The Difference Between Highly Sensitive and Hypersensitive
High sensitivity is biological. Hypersensitivity is a coping style.
Posted Nov 10, 2014
Though they're often mistaken for one another, high sensitivity and hypersensitivity are entirely different ideas and have very little to do with each other.
Hypersensitivity is best described as plain old emotional fragility. I’m sure we’ve all seen someone whose hypersensitivity puts coworkers on edge. There’s a nagging fear in some workplaces that an innocent word will be misinterpreted and result in an unpleasant visit from HR. (There's a post about handling hypersensitivity over at my main blog.)
Occasionally, I’ve heard people account for emotional hypersensitivity by claiming that it’s simply part of being a Highly Sensitive Person (HSP). HSP is the new label for old truth that some people are more sensitive to environmental stimuli than others.

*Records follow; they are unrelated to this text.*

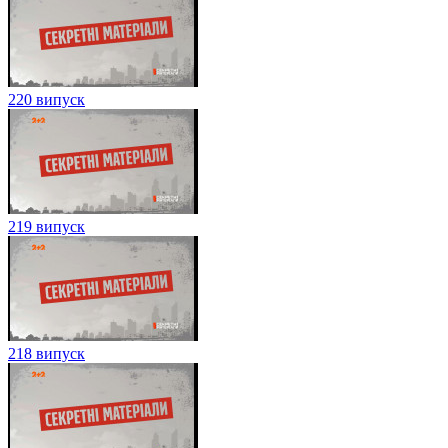
220 випуск
219 випуск
218 випуск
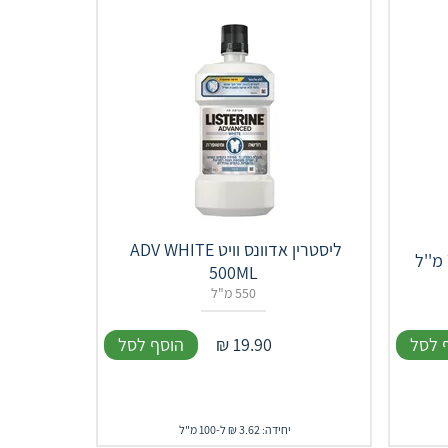
ליסטרין אדוונס וויט ‎ ‎ADV‎ ‎WHITE‎
‎500‎ML
550 מ"ל
 לסל
19.90
₪
הוסף לסל
יחידה: 3.62 ₪ ל-100 מ"ל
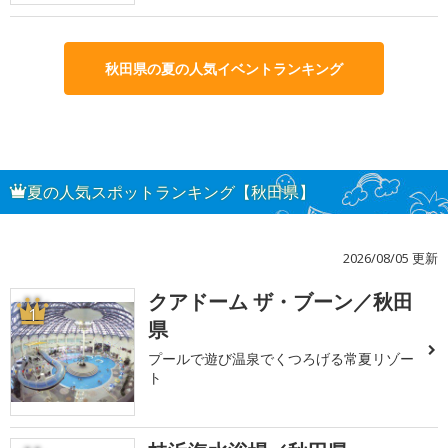
秋田県の夏の人気イベントランキング
夏の人気スポットランキング【秋田県】
2026/08/05 更新
クアドーム ザ・ブーン／秋田
1
県
プールで遊び温泉でくつろげる常夏リゾー
ト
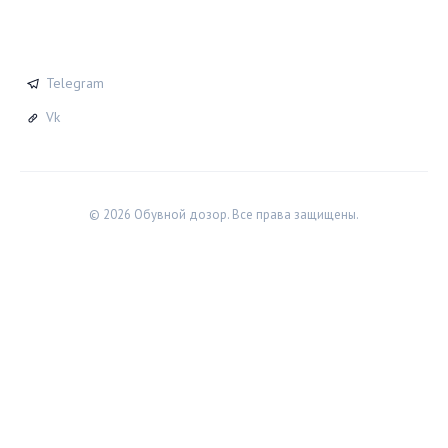
СОЦСЕТИ
Telegram
Vk
© 2026 Обувной дозор. Все права защищены.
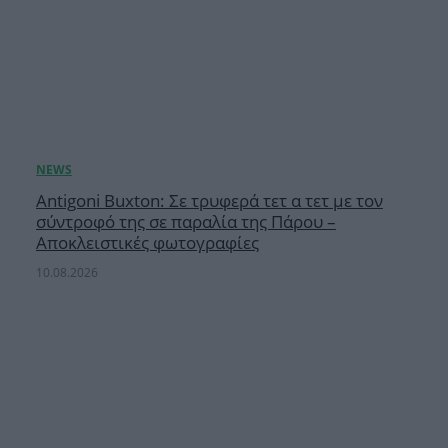
Antigoni Buxton: Σε τρυφερά τετ α τετ με τον
σύντροφό της σε παραλία της Πάρου –
Αποκλειστικές φωτογραφίες
10.08.2026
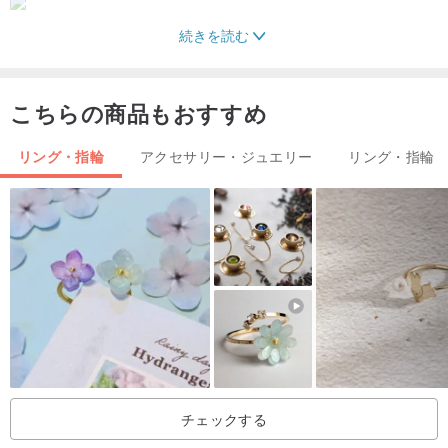
続きを読む
✦ブレスレット/ブレスレット✦
►手の周囲
こちらの商品もおすすめ
手の円周はセンチメートル（cm）で計算され、巻尺を使用して手の
周りを測定します（注文時に注意してください）
リング・指輪
アクセサリー・ジュエリー
リング・指輪
延長：追加料金が必要です（各翡翠の価格は異なります。見積もり
についてはお問い合わせください）
►素材
925シルバーまたはK14ゴールドチェーンは、個人のニーズに応じて
カスタマイズできます
►エクステンションチェーン（バッファーバックル）
エクステンションチェーン（バッファーバックル）を長くしたくな
い場合は、短くすることができます
チェックする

HSPs have relative difficulty filtering sounds and other sensory inputs. They’re especially sensitive to subtle stimuli that other people don’t notice. If you’re interested to know whether you might be described as highly sensitive, there’s a respectable quiz here:
http://www.hsperson.com/test/highly-sensitive-test/.
High sensitivity is a biological predisposition traceable to brain structures like the reticular activating system. It has little, if anything, to do with emotional sturdiness.

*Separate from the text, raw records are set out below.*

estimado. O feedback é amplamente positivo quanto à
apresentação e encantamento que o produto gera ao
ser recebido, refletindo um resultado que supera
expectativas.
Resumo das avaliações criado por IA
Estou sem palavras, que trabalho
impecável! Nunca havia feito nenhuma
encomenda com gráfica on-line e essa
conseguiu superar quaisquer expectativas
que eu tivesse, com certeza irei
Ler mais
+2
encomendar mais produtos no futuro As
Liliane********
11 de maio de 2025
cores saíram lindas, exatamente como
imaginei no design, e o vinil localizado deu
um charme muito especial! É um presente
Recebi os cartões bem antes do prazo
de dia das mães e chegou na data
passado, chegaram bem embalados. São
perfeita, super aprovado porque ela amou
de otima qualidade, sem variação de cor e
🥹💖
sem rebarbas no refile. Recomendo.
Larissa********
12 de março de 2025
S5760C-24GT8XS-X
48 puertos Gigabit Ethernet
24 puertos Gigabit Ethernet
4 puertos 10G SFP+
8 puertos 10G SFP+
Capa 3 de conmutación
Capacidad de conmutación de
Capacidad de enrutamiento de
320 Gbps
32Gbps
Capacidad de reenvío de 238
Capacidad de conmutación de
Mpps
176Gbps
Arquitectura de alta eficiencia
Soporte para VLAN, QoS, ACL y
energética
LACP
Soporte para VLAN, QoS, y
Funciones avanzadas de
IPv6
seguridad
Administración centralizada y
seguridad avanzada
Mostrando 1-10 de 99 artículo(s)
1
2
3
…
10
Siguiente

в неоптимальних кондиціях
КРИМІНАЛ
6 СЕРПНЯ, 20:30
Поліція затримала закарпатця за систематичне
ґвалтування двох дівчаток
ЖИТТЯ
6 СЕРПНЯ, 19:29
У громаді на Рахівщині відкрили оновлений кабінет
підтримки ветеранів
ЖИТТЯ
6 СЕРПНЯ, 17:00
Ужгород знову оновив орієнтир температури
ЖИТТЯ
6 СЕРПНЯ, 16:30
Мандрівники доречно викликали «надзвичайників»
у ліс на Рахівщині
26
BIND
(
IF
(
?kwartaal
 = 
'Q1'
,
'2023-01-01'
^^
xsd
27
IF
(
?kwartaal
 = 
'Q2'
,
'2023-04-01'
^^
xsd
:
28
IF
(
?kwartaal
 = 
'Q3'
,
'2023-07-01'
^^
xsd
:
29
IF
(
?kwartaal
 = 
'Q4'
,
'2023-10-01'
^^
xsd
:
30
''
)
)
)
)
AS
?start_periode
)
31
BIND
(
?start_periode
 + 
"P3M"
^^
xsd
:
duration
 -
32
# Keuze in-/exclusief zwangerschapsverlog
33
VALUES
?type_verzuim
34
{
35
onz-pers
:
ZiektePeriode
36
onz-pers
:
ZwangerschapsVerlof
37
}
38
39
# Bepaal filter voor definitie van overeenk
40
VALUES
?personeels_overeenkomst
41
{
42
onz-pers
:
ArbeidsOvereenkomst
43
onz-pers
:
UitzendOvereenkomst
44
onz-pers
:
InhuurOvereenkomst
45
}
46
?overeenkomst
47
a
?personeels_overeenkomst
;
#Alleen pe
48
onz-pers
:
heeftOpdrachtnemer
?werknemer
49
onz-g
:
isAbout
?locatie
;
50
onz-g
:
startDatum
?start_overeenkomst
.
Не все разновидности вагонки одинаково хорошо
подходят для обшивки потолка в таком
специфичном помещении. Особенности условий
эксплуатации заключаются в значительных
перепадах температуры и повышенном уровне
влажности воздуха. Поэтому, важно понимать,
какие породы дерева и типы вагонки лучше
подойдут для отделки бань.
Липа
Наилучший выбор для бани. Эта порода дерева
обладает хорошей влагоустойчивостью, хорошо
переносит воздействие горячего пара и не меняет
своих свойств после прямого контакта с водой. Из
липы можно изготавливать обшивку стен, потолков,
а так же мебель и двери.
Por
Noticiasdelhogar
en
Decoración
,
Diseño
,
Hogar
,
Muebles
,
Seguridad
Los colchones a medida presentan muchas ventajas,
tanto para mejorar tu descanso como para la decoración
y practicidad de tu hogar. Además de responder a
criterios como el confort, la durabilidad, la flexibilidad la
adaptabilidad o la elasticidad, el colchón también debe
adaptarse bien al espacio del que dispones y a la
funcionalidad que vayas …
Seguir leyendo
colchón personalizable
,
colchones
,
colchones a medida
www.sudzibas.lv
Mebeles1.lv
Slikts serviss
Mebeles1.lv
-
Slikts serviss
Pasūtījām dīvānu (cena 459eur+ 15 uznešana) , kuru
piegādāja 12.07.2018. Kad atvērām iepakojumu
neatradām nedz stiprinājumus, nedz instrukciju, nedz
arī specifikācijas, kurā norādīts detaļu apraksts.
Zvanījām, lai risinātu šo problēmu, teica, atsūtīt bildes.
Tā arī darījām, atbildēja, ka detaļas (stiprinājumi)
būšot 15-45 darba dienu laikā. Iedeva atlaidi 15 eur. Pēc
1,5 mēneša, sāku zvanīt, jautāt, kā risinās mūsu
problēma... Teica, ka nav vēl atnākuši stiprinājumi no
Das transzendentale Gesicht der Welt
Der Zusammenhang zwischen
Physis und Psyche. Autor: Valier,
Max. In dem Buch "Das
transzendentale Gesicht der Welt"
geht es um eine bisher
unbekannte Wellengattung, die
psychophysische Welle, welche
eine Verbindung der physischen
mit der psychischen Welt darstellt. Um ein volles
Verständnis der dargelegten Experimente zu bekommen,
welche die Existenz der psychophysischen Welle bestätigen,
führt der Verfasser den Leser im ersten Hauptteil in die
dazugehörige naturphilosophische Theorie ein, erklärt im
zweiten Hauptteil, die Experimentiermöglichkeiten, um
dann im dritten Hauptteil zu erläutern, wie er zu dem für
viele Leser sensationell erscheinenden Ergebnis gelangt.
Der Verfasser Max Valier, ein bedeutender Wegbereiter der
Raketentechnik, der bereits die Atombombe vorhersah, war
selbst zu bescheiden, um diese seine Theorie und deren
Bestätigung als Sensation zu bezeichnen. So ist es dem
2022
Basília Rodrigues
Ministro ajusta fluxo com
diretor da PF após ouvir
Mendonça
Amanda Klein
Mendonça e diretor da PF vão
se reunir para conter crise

Like any predisposition, high sensitivity is a mixed bag. I happen to be highly sensitive to the environment. The downside is that I’m compelled to sit with my back to the wall at
restaurants in order to limit sensory input. On the positive side, I know when the oven has been left on because the tiny “tic” of expanding metal might as well be an alarm bell to my brain.
Despite being highly sensitive, I am not hypersensitive. It’s extremely difficult to hurt my feelings because I have solid coping skills. (It hasn’t always been that way. It took some work.) That’s the difference between high sensitivity and hypersensitivity. The former is biologically based, and the latter is a reflection of one’s emotional skill set. Despite what you might read elsewhere, high sensitivity and hypersensitivity don’t go hand-in-hand.

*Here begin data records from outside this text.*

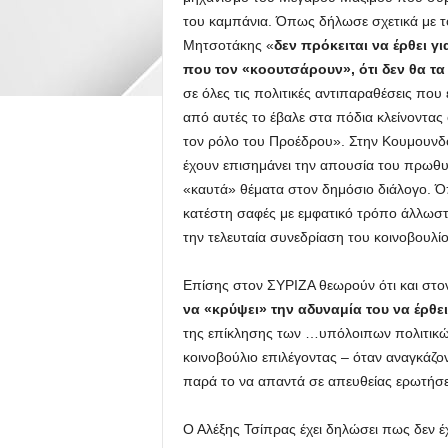
του καμπάνια. Όπως δήλωσε σχετικά με τ
Μητσοτάκης «
δεν πρόκειται να έρθει γ
που τον «κοουτσάρουν», ότι δεν θα τα
σε όλες τις πολιτικές αντιπαραθέσεις που
από αυτές το έβαλε στα πόδια κλείνοντας
τον ρόλο του Προέδρου». Στην Κουμουνδο
έχουν επισημάνει την απουσία του πρωθ
«καυτά» θέματα στον δημόσιο διάλογο. 
κατέστη σαφές με εμφατικό τρόπο άλλωστ
την τελευταία συνεδρίαση του κοινοβουλί
Επίσης στον ΣΥΡΙΖΑ θεωρούν ότι και στ
να «κρύψει» την αδυναμία του να έρθε
της επίκλησης των …υπόλοιπων πολιτικώ
κοινοβούλιο επιλέγοντας – όταν αναγκάζο
παρά το να απαντά σε απευθείας ερωτήσε
Ο Αλέξης Τσίπρας έχει δηλώσει πως δεν έ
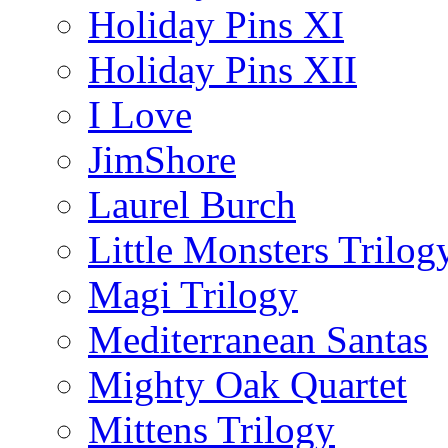
Holiday Pins XI
Holiday Pins XII
I Love
JimShore
Laurel Burch
Little Monsters Trilog
Magi Trilogy
Mediterranean Santas
Mighty Oak Quartet
Mittens Trilogy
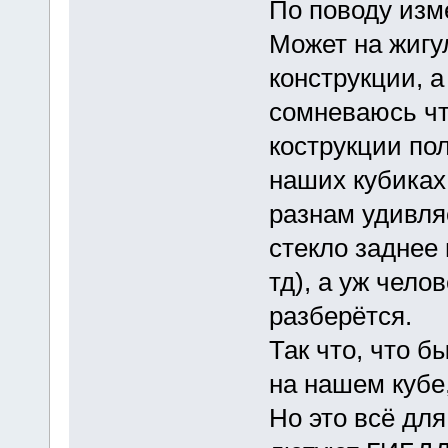
По поводу изм
Может на жигу
конструкции, а
сомневаюсь что
кострукции пол
наших кубика
разнам удивля
стекло заднее 
тд), а уж чело
разберётся.
Так что, что 
на нашем кубе
Но это всё для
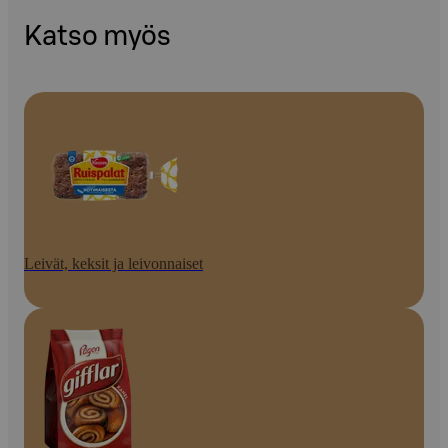
Katso myös
Leivät, keksit ja leivonnaiset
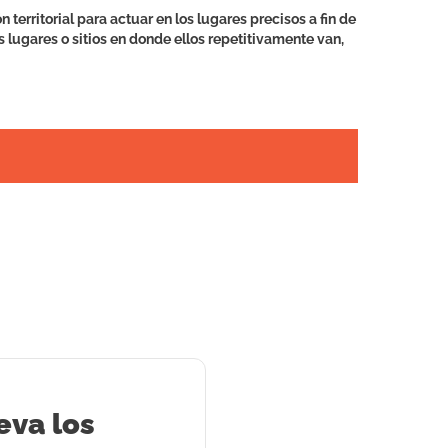
erritorial para actuar en los lugares precisos a fin de
s lugares o sitios en donde ellos repetitivamente van,
eva los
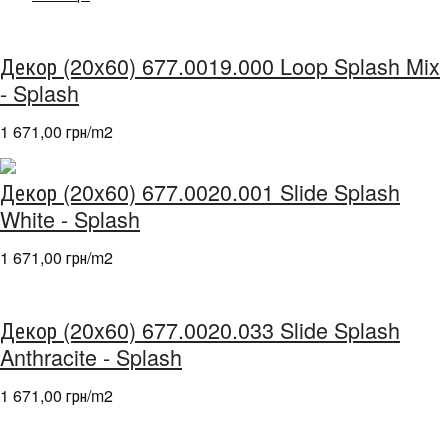
Декор (20x60) 677.0019.000 Loop Splash Mix
- Splash
1 671,00 грн/m
2
Декор (20x60) 677.0020.001 Slide Splash
White - Splash
1 671,00 грн/m
2
Декор (20x60) 677.0020.033 Slide Splash
Anthracite - Splash
1 671,00 грн/m
2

It’s true that being an HSP tends to make a person more perceptive of other people’s moods.
That can contribute to hurt feelings simply because the HSP has more emotional information to sort through. There may be the seed of something painful in that extraneous information.
But being an HSP doesn’t condemn a person to emotional fragility. HSPs are no less capable than anyone else of developing emotional resilience and reliable coping skills.
That’s good news for all of us HSPs. The common wisdom that we are predisposed to emotional injury simply isn’t true. Biology is difficult to change, but skills are easy to add.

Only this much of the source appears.